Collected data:
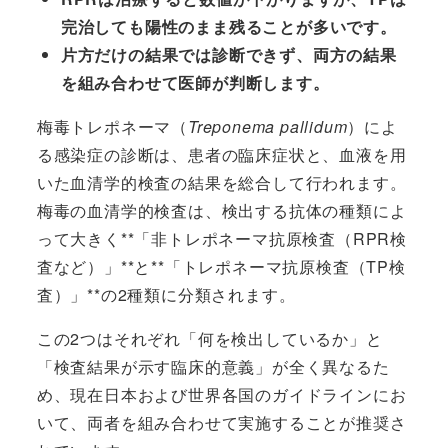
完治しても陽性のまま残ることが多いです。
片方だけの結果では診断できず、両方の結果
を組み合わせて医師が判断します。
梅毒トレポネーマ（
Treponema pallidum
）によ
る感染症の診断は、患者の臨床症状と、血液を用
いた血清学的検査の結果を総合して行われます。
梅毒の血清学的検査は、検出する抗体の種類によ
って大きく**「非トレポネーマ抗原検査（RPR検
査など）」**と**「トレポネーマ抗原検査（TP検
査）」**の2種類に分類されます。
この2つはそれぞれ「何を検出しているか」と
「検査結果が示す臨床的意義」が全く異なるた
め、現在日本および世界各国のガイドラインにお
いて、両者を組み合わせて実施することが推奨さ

YOUR TASK >>
The pictures stay out; copy the rest of the data word for word.

EXERCISE SOLUTION >>
完治しても陽性のまま残ることが多いです。
片方だけの結果では診断できず、両方の結果
を組み合わせて医師が判断します。
梅毒トレポネーマ（
Treponema pallidum
）によ
る感染症の診断は、患者の臨床症状と、血液を用
いた血清学的検査の結果を総合して行われます。
梅毒の血清学的検査は、検出する抗体の種類によ
って大きく**「非トレポネーマ抗原検査（RPR検
査など）」**と**「トレポネーマ抗原検査（TP検
査）」**の2種類に分類されます。
この2つはそれぞれ「何を検出しているか」と
「検査結果が示す臨床的意義」が全く異なるた
め、現在日本および世界各国のガイドラインにお
いて、両者を組み合わせて実施することが推奨さ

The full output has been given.